Whether it is morphine or radiotherapy or other methods of treatment of bone cancer pain, there were many adverse reactions: the primary adverse reactions were nausea and vomiting related to morphine [17], radiotherapy have many complications, and bisphosphonates have an influence on sclerotin [18]. If the financial burden to the patient is increased, finding a new cost-effective method of treatment is necessary. Some clinical studies have shown that topical medicine can reduce the amount of medication and adverse reactions [19, 20]. In China, TCM is in low price; it is very common in a pharmacy of grassroot health institutions. So, it is convenient and cheap. EA-TCM is a good choice for bone cancer pain patients. We supervised this meta-analysis in bone cancer pain patients to evaluate the clinical efficacy of EA-TCM as a complementary therapy from mainly Chinese-sourced studies. Although the quality of the studies is poorly satisfactory, we believed that EA-TCM could help improve analgesia treatment efficacy with MSSRT. There were fewer side effects in the treatment groups, and none of the effects was severe; only one study [14] mentioned the adverse effects of EA-TCM in which one patient has slight rash. No patients dropped out of their test trial due to the side effects of EA-TCM, which indicated that EA-TCM is safe for clinical use. TCM provides a beneficial effect in the treatment bone cancer pain patients.
Limitations of our study include the underlying concern about the quality of the included studies. Only positive trials are published in Chinese medical journals, and these trials reported are randomized; in fact, we do not determine that they are randomized. A recent evaluation by Wu et al. found that there were many studies labeled as RCTs with Chinese journals [21], and randomization is necessary to avoid selection bias. However, only two studies [10, 14] provided specific information on how the random allocation was generated. None of the included trials reported the allocation concealment; the common use of clinical efficacy rate as an ancillary outcome measure through subjective qualitative scores such as clinical cure, markedly effective, effective, and ineffective in Chinese is not internationally recognized; and the validity and reliability of that was uncertain in assessing the outcome.
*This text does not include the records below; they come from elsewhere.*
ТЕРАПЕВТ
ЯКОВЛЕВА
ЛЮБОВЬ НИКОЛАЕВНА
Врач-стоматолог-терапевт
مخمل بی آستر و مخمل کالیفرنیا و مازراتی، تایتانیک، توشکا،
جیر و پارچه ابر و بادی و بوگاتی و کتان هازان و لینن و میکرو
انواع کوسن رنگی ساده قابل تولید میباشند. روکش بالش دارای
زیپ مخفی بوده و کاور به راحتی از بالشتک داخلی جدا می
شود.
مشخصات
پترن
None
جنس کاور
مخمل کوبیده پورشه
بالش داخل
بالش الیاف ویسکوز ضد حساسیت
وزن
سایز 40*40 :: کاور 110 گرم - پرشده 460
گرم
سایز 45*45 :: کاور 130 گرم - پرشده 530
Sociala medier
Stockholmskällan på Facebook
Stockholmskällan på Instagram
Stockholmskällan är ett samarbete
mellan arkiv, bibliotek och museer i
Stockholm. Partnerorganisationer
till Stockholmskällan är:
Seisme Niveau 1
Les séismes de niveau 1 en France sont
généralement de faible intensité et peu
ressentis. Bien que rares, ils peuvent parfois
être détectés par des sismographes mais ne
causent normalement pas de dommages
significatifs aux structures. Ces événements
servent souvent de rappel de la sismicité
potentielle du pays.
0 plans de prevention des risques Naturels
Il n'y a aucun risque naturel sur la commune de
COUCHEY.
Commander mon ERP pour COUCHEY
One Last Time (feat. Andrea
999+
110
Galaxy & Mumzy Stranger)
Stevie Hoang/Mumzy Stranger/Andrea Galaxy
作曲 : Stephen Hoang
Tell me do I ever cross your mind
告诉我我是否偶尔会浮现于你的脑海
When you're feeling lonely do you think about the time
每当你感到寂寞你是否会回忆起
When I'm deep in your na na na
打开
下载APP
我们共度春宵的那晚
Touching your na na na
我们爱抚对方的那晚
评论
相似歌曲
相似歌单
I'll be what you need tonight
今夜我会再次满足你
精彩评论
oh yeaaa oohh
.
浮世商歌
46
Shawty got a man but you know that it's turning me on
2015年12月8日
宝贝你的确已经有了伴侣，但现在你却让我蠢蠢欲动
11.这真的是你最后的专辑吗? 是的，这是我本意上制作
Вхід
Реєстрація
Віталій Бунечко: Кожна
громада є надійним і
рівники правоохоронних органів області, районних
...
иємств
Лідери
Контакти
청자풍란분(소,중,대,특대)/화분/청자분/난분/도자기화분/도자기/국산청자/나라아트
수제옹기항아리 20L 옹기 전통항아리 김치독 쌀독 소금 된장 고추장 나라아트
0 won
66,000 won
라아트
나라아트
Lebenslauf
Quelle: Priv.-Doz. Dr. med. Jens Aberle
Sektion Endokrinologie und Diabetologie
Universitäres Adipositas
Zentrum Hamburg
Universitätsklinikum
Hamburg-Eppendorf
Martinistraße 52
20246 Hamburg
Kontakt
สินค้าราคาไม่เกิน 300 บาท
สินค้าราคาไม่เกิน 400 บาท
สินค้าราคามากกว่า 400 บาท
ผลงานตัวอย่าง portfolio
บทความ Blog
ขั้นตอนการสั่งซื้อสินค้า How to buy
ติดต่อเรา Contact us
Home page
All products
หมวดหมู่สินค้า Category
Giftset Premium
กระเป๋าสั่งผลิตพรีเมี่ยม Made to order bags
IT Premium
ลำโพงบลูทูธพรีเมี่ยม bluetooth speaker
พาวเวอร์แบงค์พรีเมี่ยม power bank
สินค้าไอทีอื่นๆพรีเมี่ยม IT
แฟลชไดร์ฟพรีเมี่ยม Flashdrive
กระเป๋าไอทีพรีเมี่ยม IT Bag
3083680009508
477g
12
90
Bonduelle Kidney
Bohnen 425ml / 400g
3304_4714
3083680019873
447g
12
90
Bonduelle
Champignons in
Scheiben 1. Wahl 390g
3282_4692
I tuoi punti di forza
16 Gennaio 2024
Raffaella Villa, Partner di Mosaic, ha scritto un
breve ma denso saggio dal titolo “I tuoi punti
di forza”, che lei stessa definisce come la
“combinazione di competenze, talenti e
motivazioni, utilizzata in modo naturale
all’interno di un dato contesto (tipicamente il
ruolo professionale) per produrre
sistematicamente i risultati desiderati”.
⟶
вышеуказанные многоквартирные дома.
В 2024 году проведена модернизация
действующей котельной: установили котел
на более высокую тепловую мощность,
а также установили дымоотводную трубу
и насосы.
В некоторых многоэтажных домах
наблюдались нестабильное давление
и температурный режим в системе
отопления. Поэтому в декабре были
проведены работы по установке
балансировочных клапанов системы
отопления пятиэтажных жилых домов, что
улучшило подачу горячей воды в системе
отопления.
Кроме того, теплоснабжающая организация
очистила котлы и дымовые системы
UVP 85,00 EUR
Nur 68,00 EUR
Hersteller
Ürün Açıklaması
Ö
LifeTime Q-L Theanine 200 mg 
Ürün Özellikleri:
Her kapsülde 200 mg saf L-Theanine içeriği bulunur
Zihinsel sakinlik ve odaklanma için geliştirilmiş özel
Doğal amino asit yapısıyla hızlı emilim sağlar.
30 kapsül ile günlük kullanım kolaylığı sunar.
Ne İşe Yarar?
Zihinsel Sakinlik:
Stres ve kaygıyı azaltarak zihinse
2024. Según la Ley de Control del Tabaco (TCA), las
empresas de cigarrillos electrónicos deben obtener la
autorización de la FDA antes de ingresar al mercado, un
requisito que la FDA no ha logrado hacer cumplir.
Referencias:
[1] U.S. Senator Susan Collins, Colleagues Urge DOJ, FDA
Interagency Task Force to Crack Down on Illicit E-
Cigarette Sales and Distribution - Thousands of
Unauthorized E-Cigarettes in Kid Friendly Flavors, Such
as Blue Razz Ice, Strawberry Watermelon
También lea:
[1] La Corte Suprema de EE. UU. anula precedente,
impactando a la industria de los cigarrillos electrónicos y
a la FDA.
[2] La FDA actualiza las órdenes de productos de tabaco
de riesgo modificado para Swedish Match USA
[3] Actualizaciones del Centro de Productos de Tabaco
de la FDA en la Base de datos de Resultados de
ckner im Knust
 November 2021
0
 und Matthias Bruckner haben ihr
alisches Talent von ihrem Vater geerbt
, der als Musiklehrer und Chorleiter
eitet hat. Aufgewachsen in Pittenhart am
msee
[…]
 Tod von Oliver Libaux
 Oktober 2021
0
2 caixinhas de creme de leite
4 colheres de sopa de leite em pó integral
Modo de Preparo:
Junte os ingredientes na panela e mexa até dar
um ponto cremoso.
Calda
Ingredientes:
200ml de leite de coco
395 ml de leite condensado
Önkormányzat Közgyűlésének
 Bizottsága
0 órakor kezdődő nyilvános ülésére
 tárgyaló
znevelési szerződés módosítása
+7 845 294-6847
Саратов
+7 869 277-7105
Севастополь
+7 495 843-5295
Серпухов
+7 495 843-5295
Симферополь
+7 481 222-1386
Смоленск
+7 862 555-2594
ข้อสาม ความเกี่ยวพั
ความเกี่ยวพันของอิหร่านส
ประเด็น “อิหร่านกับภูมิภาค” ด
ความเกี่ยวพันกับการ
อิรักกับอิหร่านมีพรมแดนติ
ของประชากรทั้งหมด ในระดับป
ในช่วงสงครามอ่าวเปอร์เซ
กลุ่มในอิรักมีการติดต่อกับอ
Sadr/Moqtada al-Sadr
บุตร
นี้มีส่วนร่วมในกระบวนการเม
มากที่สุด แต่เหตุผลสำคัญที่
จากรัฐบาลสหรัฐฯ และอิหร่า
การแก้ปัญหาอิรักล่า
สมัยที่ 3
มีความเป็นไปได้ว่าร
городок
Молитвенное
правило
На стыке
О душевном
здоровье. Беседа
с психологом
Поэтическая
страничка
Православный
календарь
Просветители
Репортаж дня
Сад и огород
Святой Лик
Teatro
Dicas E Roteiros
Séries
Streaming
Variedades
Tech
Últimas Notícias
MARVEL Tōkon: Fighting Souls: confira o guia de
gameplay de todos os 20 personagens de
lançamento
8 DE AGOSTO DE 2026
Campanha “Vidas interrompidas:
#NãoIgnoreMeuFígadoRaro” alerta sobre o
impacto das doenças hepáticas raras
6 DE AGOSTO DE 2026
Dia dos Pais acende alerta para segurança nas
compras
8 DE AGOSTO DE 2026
Almost all the included RCTs claimed that the positive effect of EA-TCM combined with MSSRT or radiotherapy or bisphosphonates is better than that of MSSRT or radiotherapy or bisphosphonates alone. Negative findings almost have not been reported. We tried to conduct extensive searches for unpublished material, but no unpublished negative studies were found. Therefore, we could not exclude the possibility that studies with negative findings remain unpublished. We examined publication bias through both visual inspection of the funnel plot on the primary outcome (RR) and through statistical tests, but these were unable to identify publication bias. However, funnel plots cannot rule out publication bias and we remain cautious that many negative trials likely exist.
Conclusion
In summary, the EA-TCM appears to be able to improve total pain relief; however, current evidence is insufficient to support the efficacy of EA-TCM for bone cancer pain patients. Because the included studies were of generally poor quality and had small sample sizes, although limited by the study quality, TCM may provide beneficial effect for bone cancer pain patients. Most rigorously controlled clinical trials would be preferred for future study.
Acknowledgments
Conflict of interest
The authors declared that they have no conflicts of interest to this work.